Assignment
Restate word for word the entries below, starting at the line with "Our Policies" and ending at the line with "consider him the". Keep both end lines and omit the pictures.

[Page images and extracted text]
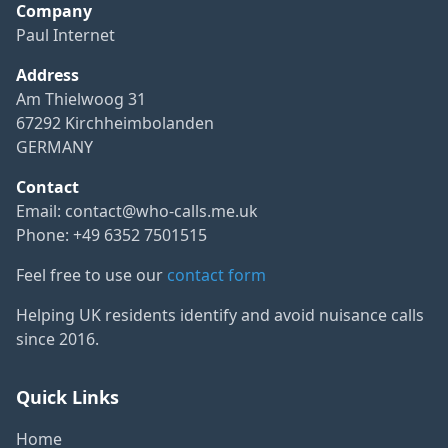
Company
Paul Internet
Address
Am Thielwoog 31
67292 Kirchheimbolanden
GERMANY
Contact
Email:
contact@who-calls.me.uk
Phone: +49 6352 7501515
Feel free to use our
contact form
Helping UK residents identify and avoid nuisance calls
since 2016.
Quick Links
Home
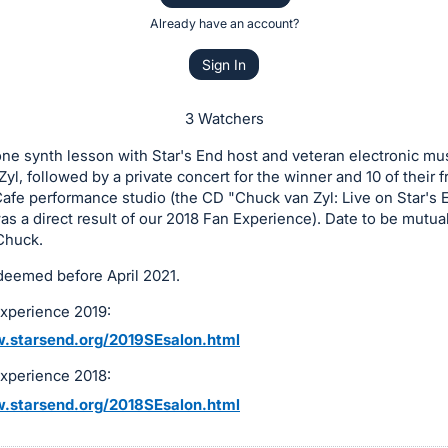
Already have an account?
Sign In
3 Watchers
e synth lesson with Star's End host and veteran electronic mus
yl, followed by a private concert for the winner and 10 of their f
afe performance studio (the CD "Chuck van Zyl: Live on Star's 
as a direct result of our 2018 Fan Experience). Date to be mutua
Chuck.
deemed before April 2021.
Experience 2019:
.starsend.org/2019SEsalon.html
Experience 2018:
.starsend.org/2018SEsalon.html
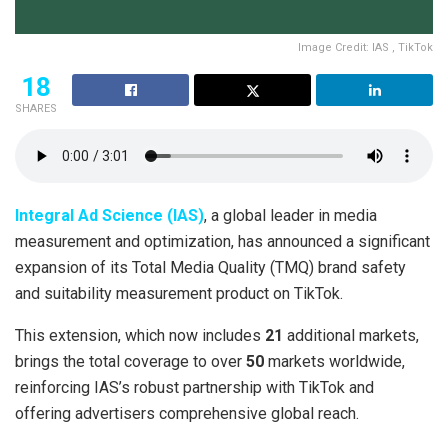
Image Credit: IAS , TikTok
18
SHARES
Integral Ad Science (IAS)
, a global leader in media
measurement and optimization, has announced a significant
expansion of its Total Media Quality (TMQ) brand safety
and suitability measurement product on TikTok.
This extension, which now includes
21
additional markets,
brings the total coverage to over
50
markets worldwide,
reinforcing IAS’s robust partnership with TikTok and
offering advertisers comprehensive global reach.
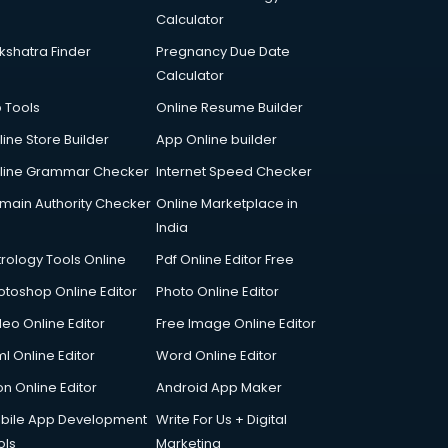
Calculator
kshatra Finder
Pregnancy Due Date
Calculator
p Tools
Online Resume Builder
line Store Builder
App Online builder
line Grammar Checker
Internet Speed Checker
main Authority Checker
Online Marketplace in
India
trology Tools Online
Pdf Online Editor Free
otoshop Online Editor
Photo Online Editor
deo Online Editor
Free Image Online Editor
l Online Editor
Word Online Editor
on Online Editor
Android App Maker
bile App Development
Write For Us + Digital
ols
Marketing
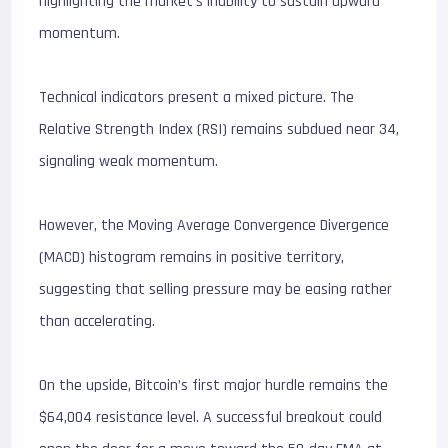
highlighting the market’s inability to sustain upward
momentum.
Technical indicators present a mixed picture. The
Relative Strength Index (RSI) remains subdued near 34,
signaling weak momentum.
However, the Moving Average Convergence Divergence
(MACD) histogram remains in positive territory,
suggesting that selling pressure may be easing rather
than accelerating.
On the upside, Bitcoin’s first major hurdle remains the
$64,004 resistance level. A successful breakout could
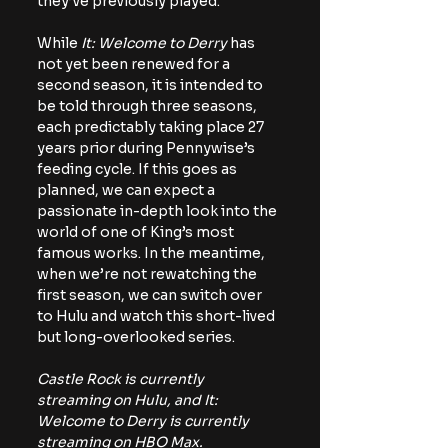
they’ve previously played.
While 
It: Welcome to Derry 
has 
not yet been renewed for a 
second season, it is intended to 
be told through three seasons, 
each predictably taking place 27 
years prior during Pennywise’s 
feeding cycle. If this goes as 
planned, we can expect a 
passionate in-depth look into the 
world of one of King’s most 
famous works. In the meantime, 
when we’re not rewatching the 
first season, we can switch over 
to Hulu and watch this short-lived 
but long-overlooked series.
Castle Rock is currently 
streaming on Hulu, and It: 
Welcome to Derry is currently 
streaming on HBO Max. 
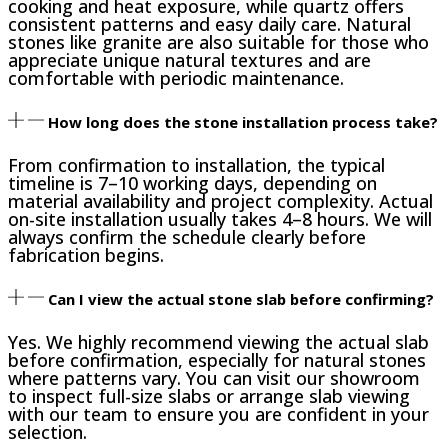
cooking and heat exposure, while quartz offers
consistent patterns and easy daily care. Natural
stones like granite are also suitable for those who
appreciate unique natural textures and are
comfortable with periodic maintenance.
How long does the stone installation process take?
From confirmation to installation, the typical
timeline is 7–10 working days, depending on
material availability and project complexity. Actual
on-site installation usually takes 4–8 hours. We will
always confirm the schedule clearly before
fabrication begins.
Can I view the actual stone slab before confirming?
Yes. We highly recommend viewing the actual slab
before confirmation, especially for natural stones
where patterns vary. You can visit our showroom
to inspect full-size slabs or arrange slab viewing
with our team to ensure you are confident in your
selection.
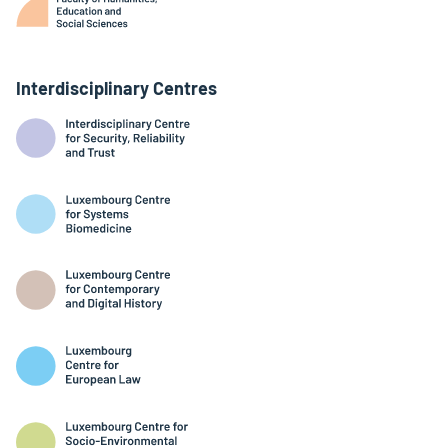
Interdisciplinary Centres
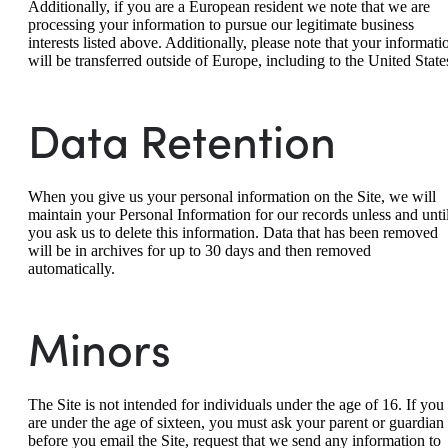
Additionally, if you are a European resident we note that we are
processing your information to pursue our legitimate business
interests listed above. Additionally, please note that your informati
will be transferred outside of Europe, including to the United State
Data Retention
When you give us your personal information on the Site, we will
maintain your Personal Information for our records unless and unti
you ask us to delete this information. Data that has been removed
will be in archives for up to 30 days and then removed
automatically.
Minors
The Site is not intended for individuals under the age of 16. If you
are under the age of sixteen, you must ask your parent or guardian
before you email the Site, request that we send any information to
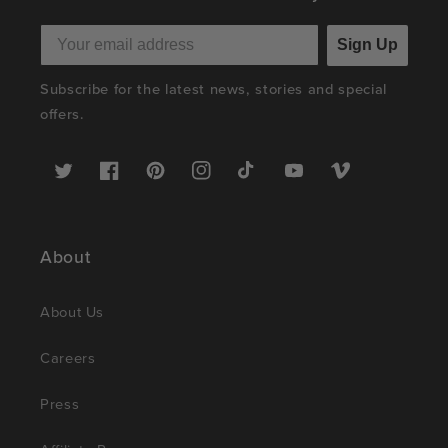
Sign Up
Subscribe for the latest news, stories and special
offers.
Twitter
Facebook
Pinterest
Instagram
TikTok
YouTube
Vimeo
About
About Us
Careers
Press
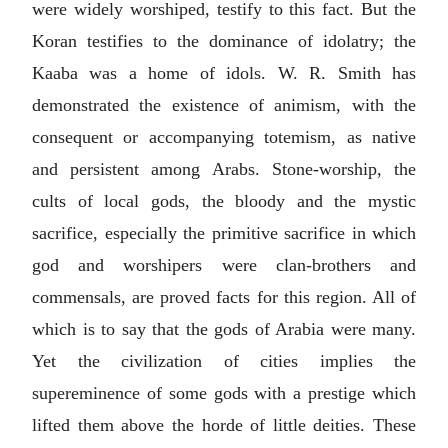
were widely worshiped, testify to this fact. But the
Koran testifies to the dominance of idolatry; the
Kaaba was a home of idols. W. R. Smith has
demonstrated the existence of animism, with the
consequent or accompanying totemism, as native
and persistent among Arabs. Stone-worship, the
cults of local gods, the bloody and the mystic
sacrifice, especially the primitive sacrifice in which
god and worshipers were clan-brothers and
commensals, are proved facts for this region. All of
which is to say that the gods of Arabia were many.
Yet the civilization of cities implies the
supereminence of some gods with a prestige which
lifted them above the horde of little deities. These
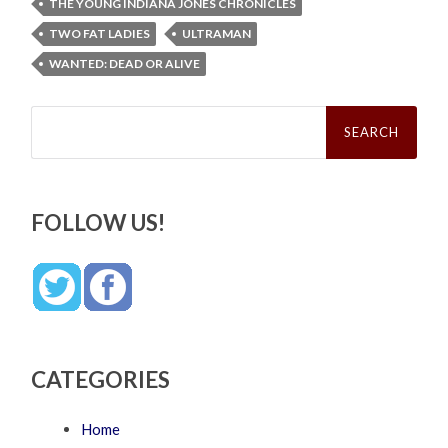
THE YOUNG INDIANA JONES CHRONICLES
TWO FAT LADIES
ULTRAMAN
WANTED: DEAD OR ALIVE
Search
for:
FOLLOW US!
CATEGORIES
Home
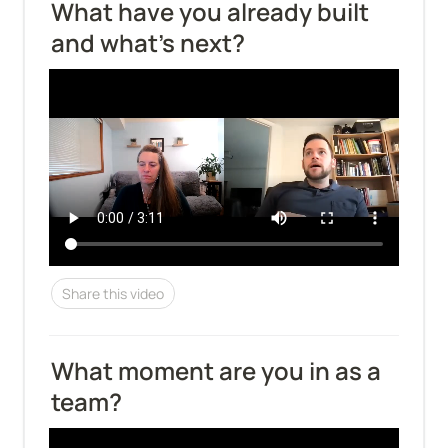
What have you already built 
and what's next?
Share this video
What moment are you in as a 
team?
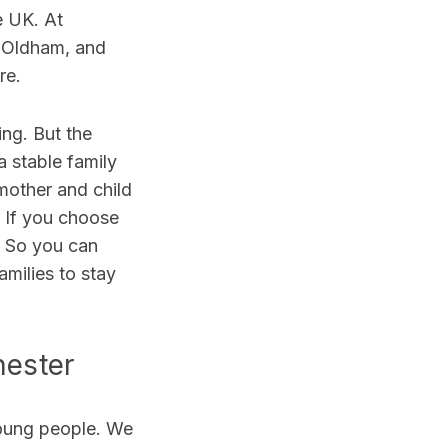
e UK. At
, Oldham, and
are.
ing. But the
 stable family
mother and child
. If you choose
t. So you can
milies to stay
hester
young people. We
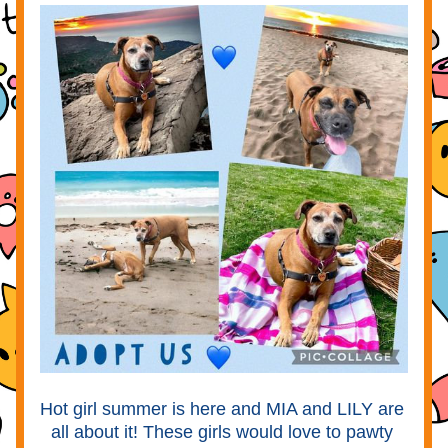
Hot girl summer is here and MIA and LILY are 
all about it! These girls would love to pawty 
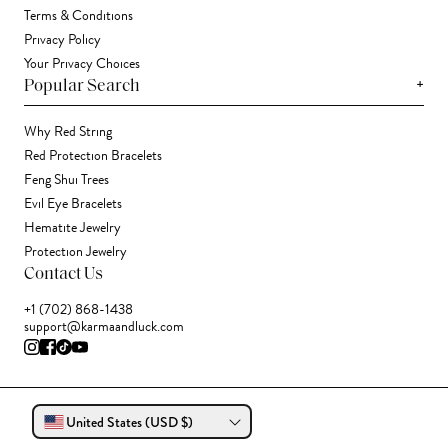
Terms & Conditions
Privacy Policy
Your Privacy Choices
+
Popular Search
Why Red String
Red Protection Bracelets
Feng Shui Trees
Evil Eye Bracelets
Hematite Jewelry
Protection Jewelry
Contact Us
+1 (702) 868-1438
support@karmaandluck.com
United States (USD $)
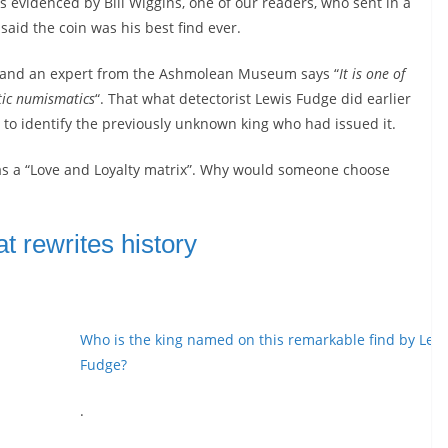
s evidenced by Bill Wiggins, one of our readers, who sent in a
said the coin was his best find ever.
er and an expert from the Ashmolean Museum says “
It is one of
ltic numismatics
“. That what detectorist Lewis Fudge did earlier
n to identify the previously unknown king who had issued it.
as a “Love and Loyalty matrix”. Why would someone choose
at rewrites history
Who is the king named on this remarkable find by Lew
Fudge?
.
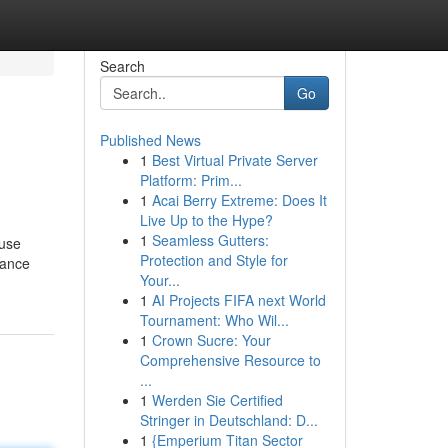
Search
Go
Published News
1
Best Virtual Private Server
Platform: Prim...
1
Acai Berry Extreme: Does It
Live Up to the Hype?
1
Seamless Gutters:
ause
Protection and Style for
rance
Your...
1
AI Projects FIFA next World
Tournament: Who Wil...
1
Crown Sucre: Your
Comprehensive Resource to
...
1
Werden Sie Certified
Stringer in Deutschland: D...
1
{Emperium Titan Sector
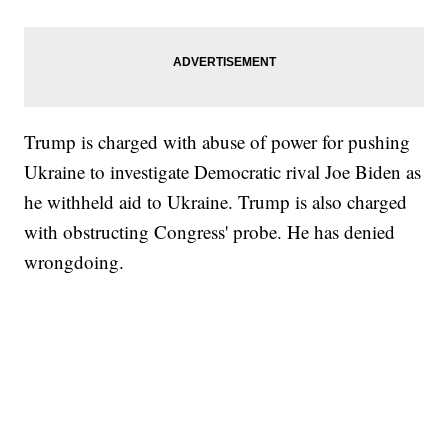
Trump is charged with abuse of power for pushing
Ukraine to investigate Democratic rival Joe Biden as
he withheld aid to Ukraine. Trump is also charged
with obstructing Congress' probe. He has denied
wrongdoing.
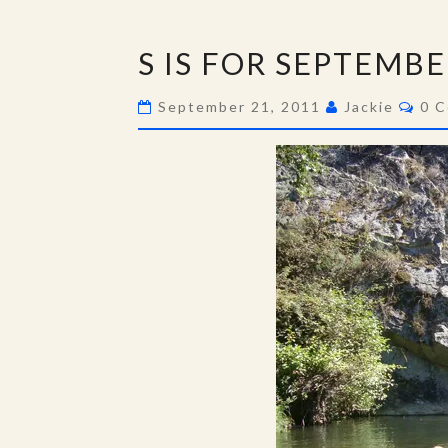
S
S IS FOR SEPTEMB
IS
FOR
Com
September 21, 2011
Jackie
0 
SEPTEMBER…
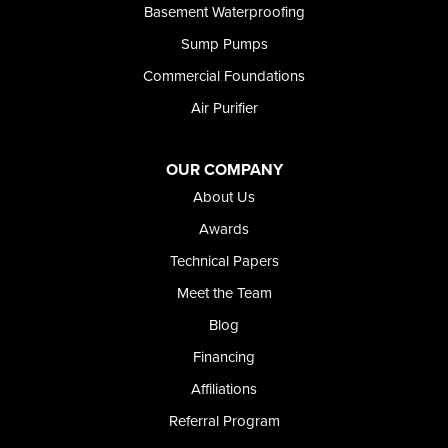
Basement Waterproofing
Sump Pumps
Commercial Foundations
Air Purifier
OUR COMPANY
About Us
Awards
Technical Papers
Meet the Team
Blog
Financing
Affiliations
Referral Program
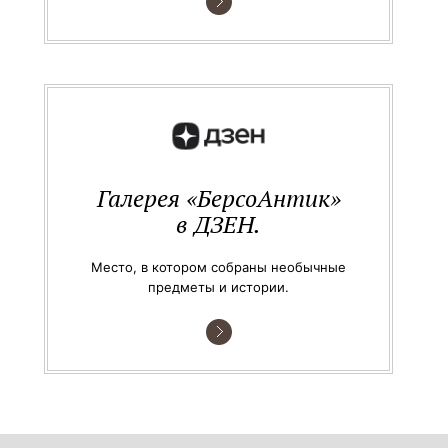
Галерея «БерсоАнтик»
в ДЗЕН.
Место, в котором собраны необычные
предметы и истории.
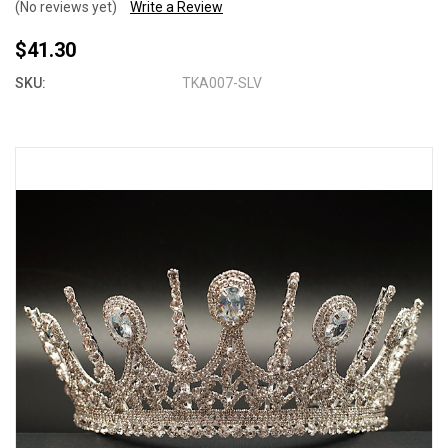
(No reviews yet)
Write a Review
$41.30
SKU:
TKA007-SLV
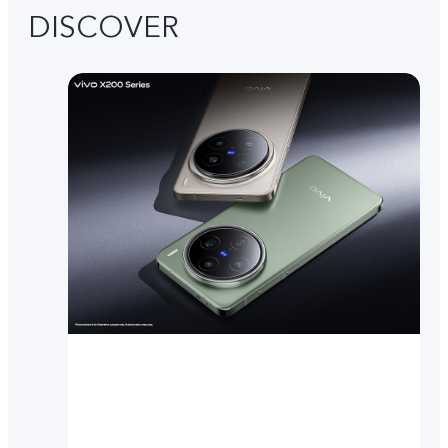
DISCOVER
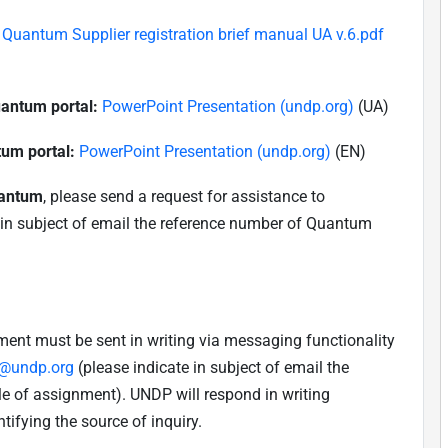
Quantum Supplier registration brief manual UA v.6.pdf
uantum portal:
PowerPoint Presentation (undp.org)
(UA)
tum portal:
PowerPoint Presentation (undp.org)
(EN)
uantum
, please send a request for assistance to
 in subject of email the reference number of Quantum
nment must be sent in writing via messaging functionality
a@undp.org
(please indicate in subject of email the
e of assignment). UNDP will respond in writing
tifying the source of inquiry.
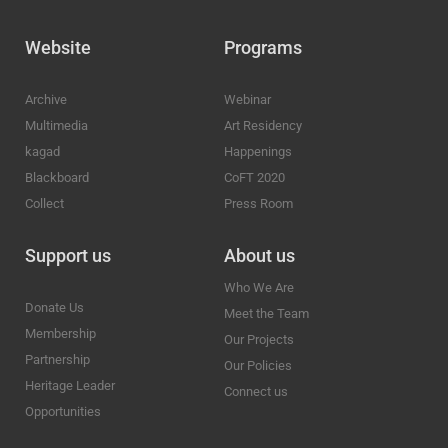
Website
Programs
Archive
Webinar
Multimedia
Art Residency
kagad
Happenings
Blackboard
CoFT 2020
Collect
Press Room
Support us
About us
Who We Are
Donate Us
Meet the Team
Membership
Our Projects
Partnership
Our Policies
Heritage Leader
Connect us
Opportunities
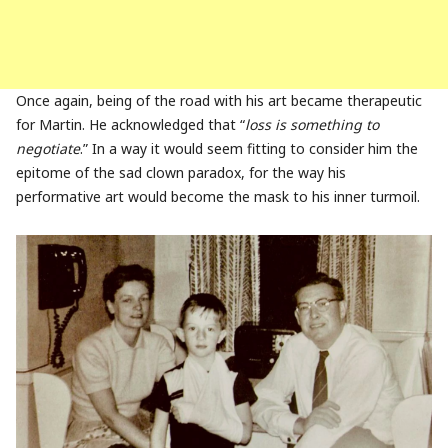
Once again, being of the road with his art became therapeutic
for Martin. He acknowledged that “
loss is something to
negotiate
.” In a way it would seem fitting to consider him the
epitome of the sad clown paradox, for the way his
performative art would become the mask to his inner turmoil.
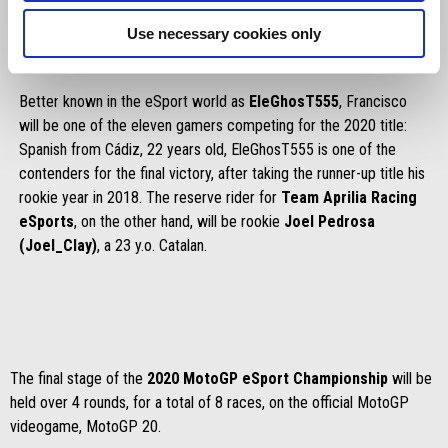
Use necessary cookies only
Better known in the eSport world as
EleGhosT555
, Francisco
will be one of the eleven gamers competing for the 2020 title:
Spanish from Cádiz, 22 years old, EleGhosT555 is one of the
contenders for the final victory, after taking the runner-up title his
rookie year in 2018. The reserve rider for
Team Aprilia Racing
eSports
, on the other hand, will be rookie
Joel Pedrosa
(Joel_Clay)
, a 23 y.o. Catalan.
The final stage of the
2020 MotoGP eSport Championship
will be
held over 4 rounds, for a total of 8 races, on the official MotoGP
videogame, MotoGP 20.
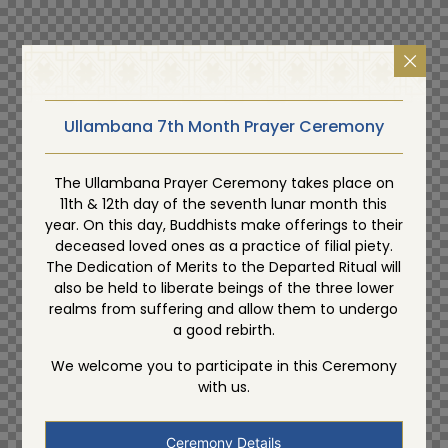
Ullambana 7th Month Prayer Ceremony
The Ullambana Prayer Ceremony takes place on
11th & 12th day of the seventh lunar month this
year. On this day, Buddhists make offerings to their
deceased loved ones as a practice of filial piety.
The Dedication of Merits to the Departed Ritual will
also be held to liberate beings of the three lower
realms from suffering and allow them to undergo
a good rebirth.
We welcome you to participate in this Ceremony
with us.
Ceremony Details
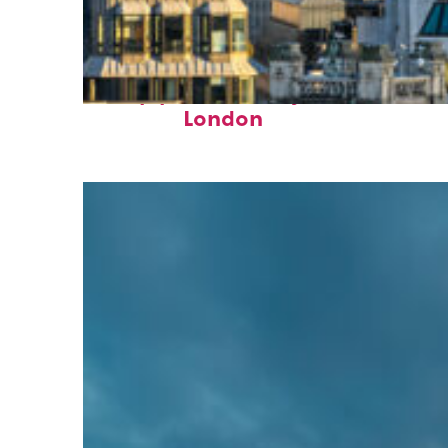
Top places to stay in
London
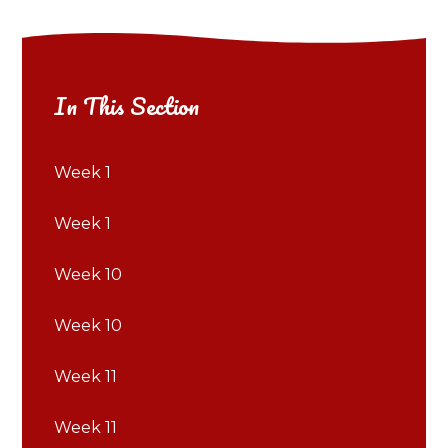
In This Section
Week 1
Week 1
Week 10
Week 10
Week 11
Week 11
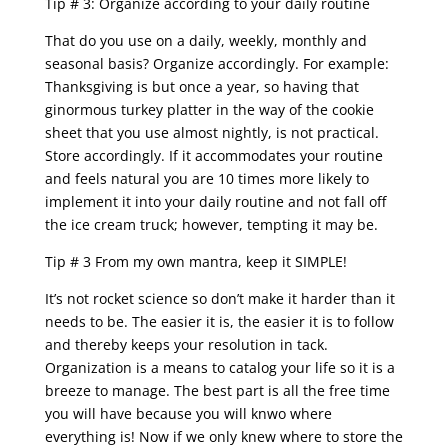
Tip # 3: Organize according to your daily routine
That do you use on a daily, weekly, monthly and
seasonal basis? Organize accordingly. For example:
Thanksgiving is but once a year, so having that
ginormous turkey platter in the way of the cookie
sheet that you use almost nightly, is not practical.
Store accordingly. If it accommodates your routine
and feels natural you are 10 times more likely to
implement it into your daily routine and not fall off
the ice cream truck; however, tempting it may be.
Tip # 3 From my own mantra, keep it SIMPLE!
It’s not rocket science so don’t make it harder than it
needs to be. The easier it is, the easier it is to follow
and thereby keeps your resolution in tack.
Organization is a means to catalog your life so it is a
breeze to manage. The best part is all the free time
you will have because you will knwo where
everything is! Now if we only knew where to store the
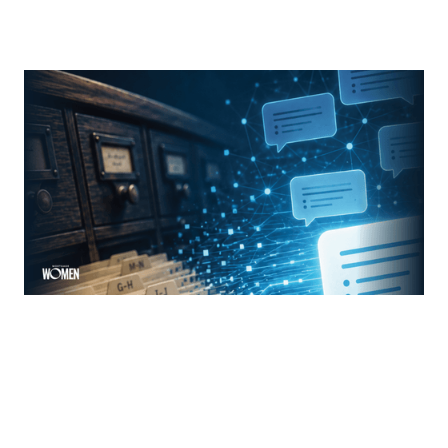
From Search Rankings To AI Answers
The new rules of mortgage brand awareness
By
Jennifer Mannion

Result
Our Policies
Heritage Leader
Connect us
Opportunities
Once again, being of the road with his art became therapeutic
for Martin. He acknowledged that “
loss is something to
negotiate
.” In a way it would seem fitting to consider him the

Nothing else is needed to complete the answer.